As one of the main means for disinfecting the surface of the living environment, various disinfectants such as hypochlorous acid, hydrogen peroxide and the like are used for killing the surface in a whole space, and the method is the most commonly used surface disinfection means at present. In addition, alcohol is also used as a surface disinfectant for small objects. In addition, space sterilization using ultraviolet rays is also one of the commonly used sterilization means. However, disinfectants with strong oxidation such as hypochlorous acid and hydrogen peroxide and disinfectants with strong volatility such as alcohol have short action time and little residue, and can not realize the function of permanent killing although the disinfectants are quick, efficient and low-cost.
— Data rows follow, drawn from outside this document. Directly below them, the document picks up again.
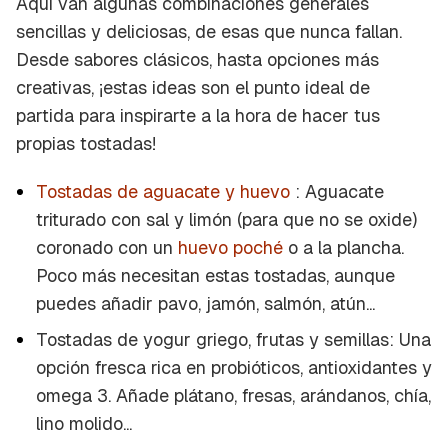
Aquí van algunas combinaciones generales
sencillas y deliciosas, de esas que nunca fallan.
Desde sabores clásicos, hasta opciones más
creativas, ¡estas ideas son el punto ideal de
partida para inspirarte a la hora de hacer tus
propias tostadas!
Tostadas de aguacate y huevo
: Aguacate
triturado con sal y limón (para que no se oxide)
coronado con un
huevo poché
o a la plancha.
Poco más necesitan estas tostadas, aunque
puedes añadir pavo, jamón, salmón, atún...
Tostadas de yogur griego, frutas y semillas: Una
opción fresca rica en probióticos, antioxidantes y
omega 3. Añade plátano, fresas, arándanos, chía,
lino molido...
And the disinfection and sterilization treatment by using ultraviolet rays is dangerous, and if the ultraviolet lamp is forgotten to be turned off in the daytime, the people in the environment can be greatly injured. Thus, there is currently no viable solution for long-term sterilization. However, in certain crowded places and areas, surfaces without long-lasting antimicrobial sterilization capability are easily and quickly become a route of transmission after disinfection. Therefore, a novel coating with bactericidal effect and long-acting bacteriostasis is developed, so that public health and safety are protected to the maximum extent, environmental pollution is reduced, and the coating has important economic value and significance.
PVA (polyvinyl alcohol) is used as a non-toxic and harmless film forming agent with good biocompatibility, and is widely applied to various industries, such as cosmetics, biomedicine, electronic components, filter materials and the like. The PVA monomer contains hydroxyl group and can form hydrogen bond with water, so that the PVA monomer is a high molecular polymer which can be dissolved in water, and great advantage is brought to the use of PVA. The PVA and the antibacterial component are mixed in the aqueous solution and then coated, so that an antibacterial film can be formed on the surface of the product. However, PVA has excellent water solubility and is easily dissolved or swelled by water during use, and the antibacterial film layer is easily and rapidly lost during actual use to cause failure. Therefore, how to balance the water solubility of PVA and the water solubility after film formation is a problem to be solved.
Disclosure of Invention
The invention aims to overcome the defects in the prior art and provide a coating material with long-acting antibacterial property and a preparation method thereof.
In order to achieve the above purpose, the technical scheme of the invention is as follows:
a coating material with long-acting antibiosis comprises the following raw materials in percentage by weight: 100 parts of polyvinyl alcohol, 500-5000 parts of ultrapure water, 0.1-3 parts of iron oxide micro-nano particles, 0.25-5 parts of organic antibacterial molecules, 0.1-2 parts of silanized quaternary ammonium salt and 0-3 parts of film forming additives; wherein the particle size of the iron oxide micro-nano particles is 50-1000 nm; the organic antibacterial molecules have coordination groups containing lone pair electrons, and the organic antibacterial molecules are contacted with the iron oxide micro-nano particles to form a coordination effect.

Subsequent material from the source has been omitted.